→ **EXERCISE DESCRIPTION**
In the listing that follows, how many lines contain the string "können"? Provide only the number.

→ **TASK INPUTS**

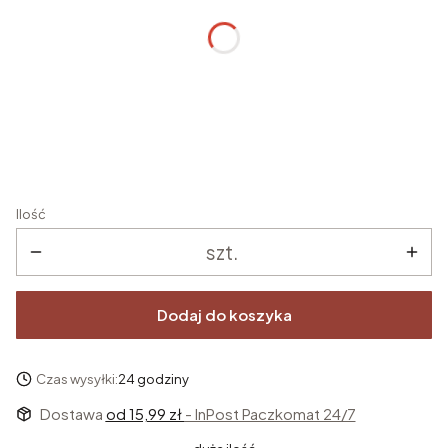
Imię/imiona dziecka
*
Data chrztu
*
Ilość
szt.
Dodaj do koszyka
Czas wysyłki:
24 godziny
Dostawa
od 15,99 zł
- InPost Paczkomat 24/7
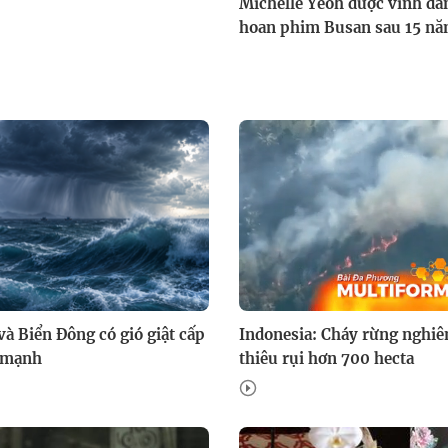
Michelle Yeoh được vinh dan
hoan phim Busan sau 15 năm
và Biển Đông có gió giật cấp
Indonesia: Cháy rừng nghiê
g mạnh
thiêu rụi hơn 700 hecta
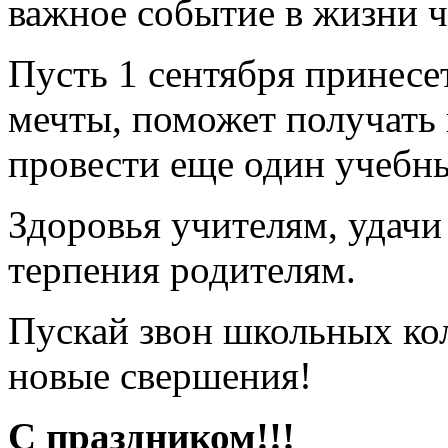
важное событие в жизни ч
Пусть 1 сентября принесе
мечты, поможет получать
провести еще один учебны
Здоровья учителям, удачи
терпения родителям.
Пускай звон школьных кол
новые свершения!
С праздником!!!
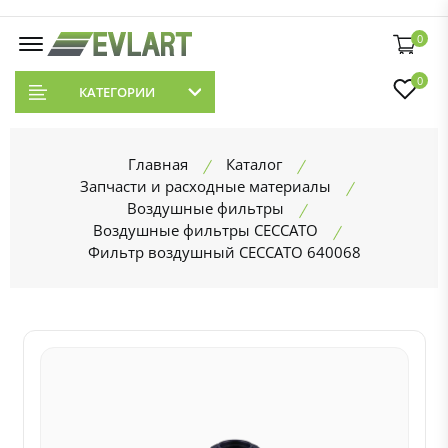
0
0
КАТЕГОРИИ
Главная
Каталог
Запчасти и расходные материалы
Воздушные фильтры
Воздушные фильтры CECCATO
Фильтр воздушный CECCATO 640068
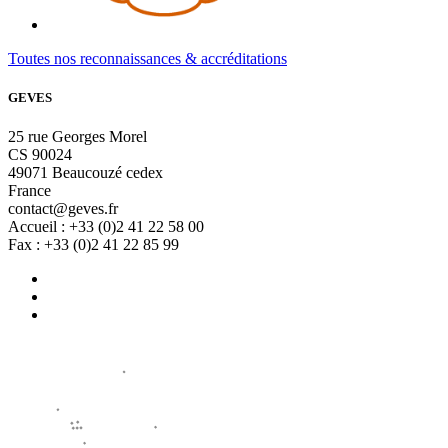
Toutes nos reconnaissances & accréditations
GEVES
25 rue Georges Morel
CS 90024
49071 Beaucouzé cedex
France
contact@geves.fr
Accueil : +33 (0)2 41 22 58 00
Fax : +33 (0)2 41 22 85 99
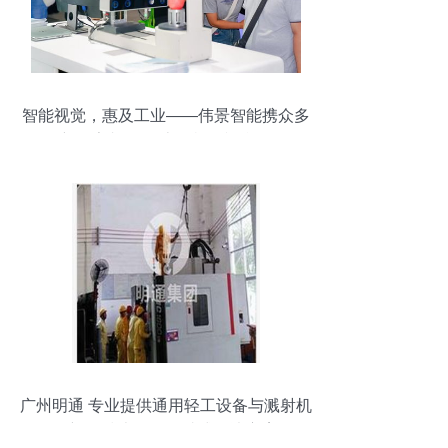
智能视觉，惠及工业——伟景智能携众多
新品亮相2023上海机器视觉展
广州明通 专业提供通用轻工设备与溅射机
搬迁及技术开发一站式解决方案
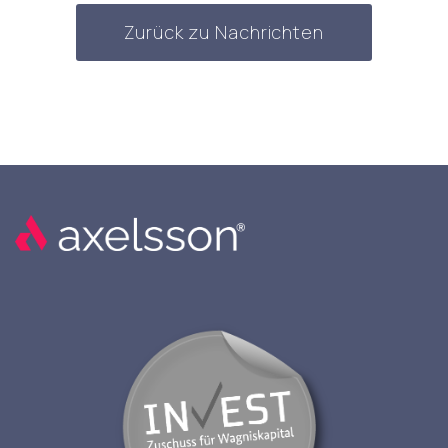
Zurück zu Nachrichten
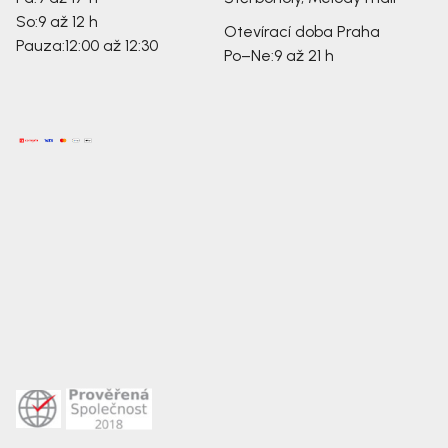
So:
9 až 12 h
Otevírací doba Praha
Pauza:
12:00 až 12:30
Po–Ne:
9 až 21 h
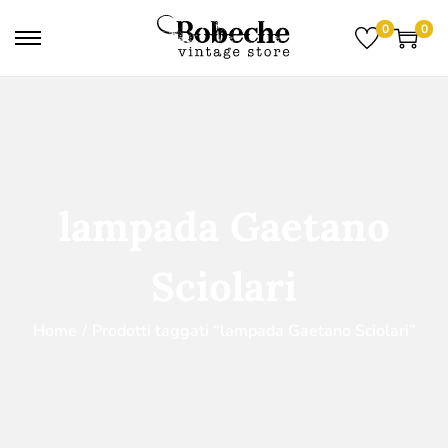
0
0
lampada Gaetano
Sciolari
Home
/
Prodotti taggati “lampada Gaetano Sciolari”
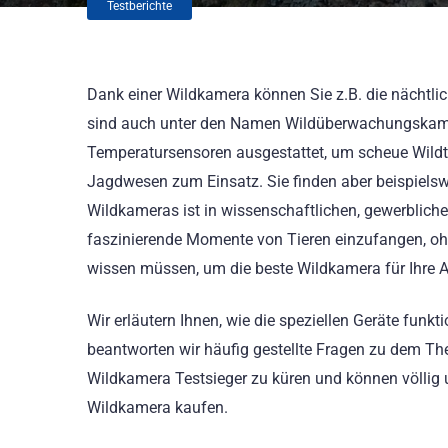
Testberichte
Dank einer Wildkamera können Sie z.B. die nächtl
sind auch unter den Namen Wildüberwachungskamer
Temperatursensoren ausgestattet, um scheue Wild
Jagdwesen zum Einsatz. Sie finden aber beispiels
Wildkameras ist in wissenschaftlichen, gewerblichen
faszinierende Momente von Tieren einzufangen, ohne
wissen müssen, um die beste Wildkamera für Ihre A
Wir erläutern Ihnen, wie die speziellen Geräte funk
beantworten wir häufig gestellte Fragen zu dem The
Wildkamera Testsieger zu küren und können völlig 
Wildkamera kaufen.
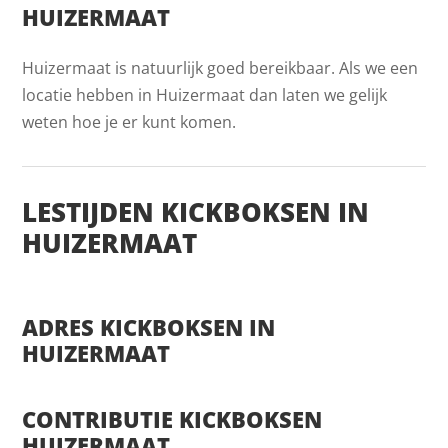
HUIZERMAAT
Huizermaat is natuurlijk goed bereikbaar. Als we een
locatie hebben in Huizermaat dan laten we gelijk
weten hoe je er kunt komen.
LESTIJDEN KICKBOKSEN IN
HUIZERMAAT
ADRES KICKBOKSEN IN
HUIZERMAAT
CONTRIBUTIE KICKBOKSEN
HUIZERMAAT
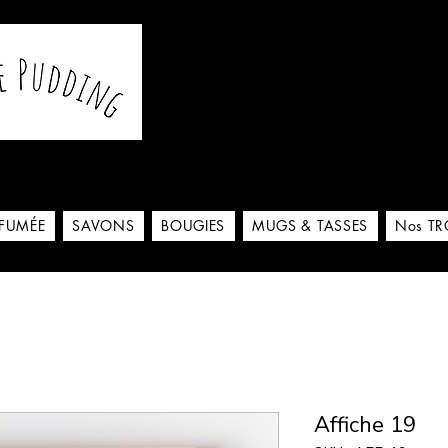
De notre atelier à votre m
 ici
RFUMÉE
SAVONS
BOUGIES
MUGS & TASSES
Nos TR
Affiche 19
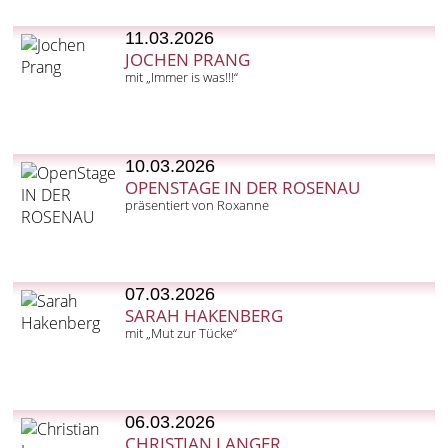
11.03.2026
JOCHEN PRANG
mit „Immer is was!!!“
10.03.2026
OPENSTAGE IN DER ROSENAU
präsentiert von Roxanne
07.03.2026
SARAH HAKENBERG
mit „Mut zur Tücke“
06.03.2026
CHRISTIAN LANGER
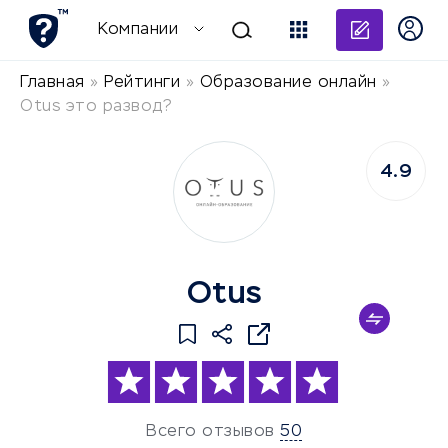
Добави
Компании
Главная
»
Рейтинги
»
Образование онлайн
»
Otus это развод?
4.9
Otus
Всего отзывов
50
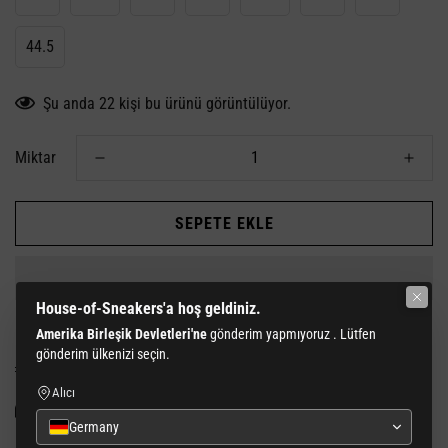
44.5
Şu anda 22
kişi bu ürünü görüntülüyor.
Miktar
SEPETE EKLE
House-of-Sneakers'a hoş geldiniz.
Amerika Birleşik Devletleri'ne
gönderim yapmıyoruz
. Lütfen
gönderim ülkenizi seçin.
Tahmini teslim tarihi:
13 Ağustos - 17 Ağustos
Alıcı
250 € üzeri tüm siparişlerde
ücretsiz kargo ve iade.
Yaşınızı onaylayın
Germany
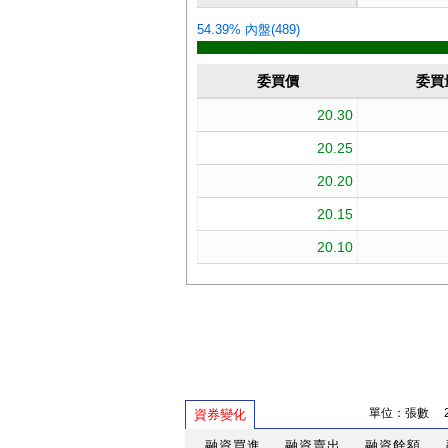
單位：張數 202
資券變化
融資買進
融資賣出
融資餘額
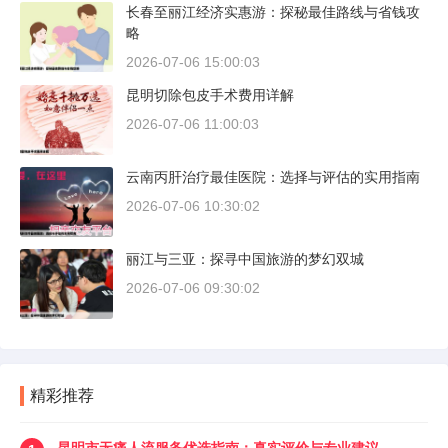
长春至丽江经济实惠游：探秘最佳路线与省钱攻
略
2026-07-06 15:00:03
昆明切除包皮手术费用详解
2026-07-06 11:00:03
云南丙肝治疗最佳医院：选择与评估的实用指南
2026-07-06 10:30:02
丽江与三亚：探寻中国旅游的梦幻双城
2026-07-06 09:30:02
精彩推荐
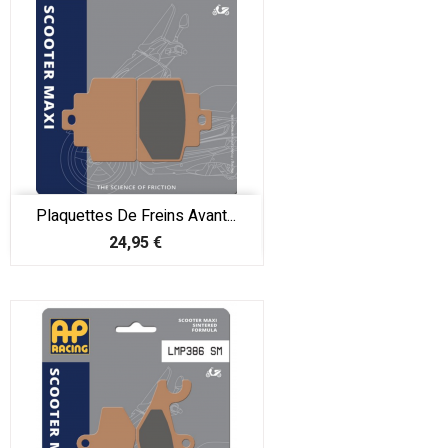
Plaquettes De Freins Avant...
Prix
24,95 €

→ **EXERCISE OUTPUT**
2